**Your task:** In the entries below, repeat only the lines between those holding "circumstances mean that you cannot pay" and "bal cooperation", inclusive. Leave pictures out.
═════ Supplied data ═════
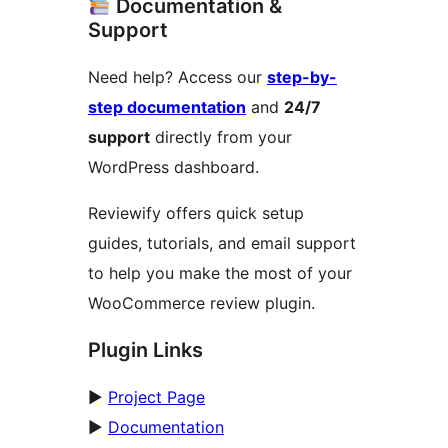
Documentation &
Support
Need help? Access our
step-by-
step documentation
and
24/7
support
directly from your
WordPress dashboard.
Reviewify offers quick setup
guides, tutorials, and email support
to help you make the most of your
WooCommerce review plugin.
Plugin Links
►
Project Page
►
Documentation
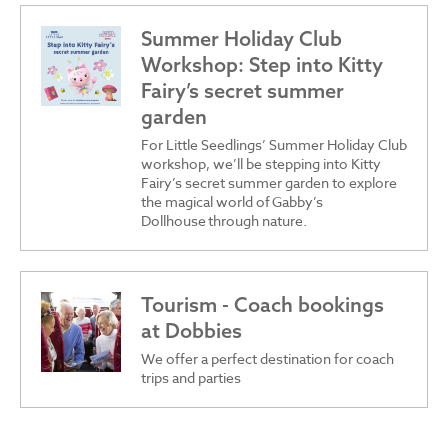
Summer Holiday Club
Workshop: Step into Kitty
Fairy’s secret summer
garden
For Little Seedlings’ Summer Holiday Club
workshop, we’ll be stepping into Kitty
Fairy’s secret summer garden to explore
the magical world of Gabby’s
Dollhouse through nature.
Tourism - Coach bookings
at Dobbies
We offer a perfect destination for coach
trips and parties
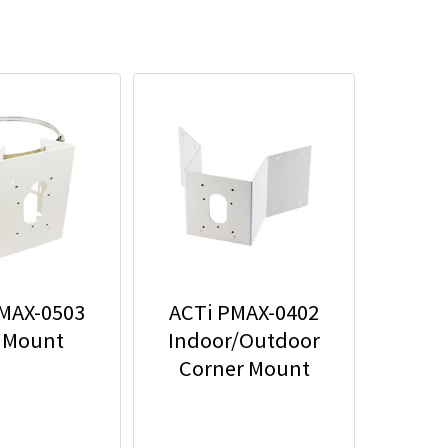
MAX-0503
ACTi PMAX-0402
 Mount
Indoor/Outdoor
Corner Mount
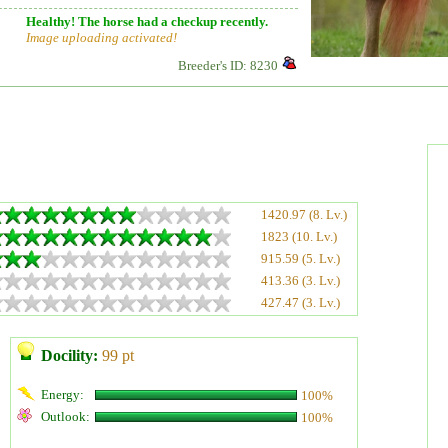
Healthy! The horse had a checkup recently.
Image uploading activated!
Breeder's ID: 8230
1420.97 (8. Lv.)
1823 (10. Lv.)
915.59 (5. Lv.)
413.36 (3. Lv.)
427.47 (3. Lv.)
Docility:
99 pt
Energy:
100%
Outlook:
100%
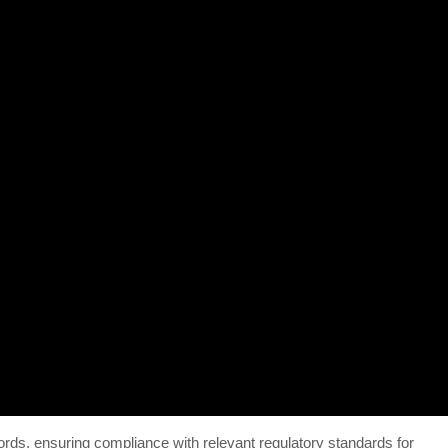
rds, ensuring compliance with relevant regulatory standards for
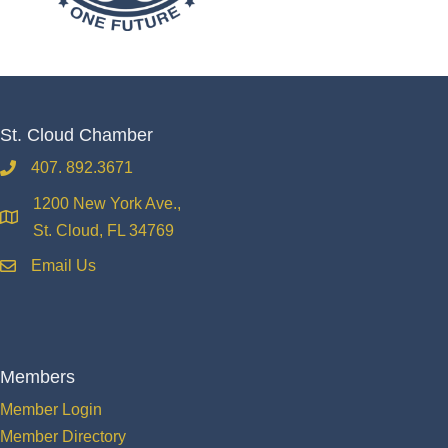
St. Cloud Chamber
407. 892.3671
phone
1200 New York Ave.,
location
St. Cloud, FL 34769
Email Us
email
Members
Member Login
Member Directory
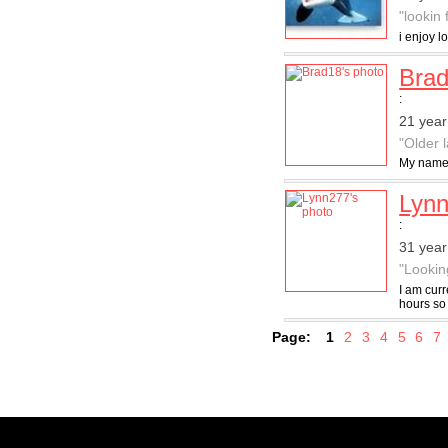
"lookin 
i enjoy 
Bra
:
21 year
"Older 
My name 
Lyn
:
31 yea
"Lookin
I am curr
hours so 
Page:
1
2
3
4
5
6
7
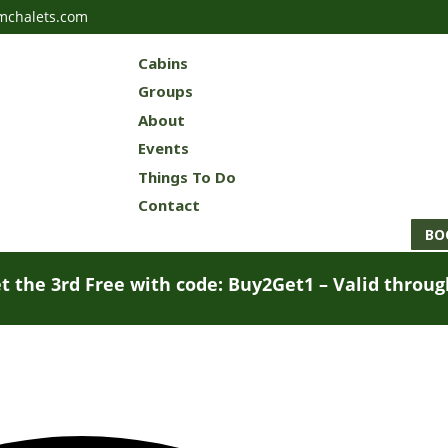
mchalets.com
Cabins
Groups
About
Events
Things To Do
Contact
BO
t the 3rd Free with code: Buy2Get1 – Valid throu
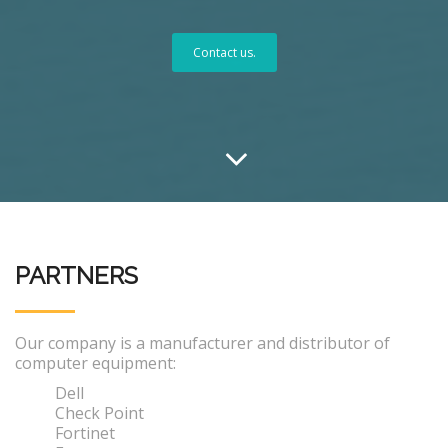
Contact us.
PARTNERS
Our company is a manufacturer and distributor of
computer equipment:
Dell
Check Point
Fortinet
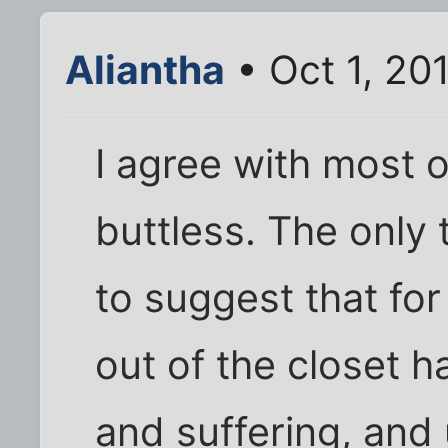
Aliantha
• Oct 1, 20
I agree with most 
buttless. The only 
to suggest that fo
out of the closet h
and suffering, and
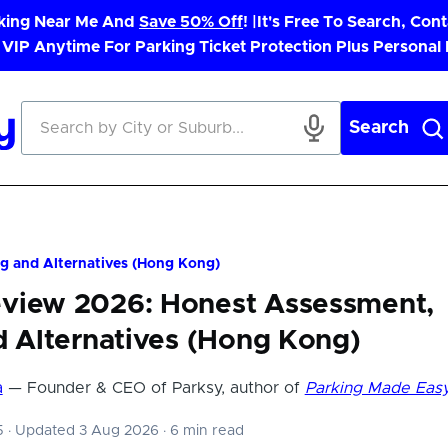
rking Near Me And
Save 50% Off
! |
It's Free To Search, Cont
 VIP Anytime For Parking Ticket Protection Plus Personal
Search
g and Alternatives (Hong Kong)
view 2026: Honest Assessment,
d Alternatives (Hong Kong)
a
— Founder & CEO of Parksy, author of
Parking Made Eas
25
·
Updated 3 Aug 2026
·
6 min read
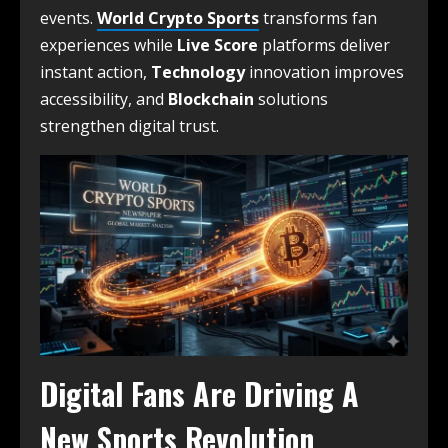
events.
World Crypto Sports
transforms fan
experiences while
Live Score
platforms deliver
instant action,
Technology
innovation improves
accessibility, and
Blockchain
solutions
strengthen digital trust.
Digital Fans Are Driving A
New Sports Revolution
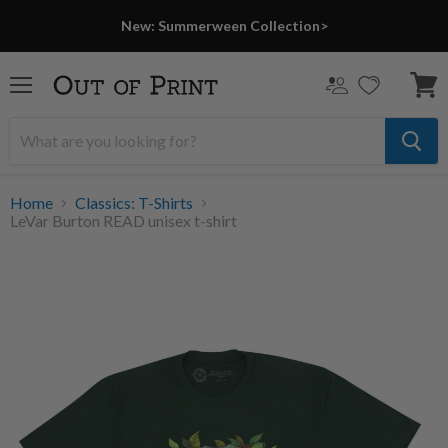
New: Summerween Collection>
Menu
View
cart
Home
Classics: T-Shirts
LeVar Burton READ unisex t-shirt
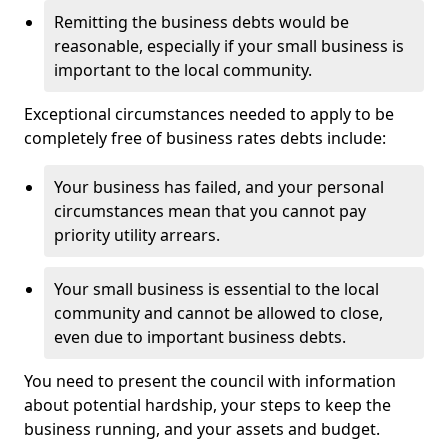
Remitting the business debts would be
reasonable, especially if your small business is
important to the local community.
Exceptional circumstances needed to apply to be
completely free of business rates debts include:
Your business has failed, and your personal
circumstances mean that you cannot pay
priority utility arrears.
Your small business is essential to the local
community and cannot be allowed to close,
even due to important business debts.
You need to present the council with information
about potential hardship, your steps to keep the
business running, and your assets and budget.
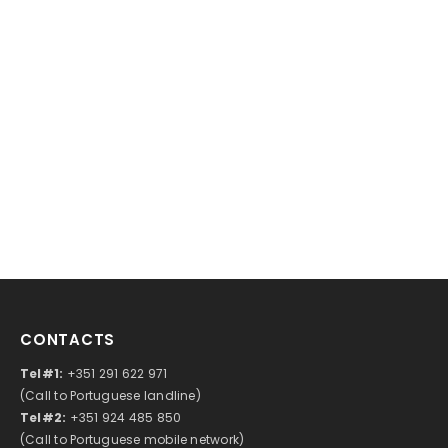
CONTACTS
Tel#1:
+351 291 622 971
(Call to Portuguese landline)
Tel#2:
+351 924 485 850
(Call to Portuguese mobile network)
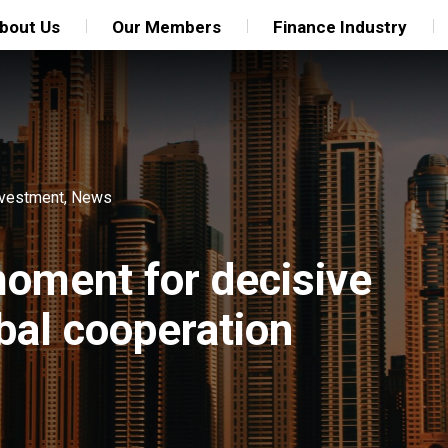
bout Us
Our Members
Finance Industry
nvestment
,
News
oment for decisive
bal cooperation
═════
═════ Supplied data ═════
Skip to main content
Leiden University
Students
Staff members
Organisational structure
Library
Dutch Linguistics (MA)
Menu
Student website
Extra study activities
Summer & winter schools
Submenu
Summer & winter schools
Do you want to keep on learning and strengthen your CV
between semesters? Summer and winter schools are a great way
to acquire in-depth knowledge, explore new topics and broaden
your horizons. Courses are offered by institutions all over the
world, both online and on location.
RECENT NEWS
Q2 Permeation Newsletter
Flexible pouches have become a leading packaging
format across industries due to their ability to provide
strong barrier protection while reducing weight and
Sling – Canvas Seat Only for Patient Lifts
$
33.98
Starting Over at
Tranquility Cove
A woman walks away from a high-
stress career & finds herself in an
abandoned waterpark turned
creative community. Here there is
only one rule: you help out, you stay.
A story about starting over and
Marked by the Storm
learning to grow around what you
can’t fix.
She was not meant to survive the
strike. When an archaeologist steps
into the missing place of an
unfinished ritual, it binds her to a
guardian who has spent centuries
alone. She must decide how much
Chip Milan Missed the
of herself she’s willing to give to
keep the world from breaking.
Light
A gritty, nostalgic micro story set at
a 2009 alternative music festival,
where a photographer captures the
═════
**Written response:**
circumstances mean that you cannot pay
priority utility arrears.
Your small business is essential to the local
community and cannot be allowed to close,
even due to important business debts.
You need to present the council with information
about potential hardship, your steps to keep the
business running, and your assets and budget.
CONTACTS
Tel#1:
+351 291 622 971
(Call to Portuguese landline)
Tel#2:
+351 924 485 850
(Call to Portuguese mobile network)
bout Us
Our Members
Finance Industry
nvestment
,
News
oment for decisive
bal cooperation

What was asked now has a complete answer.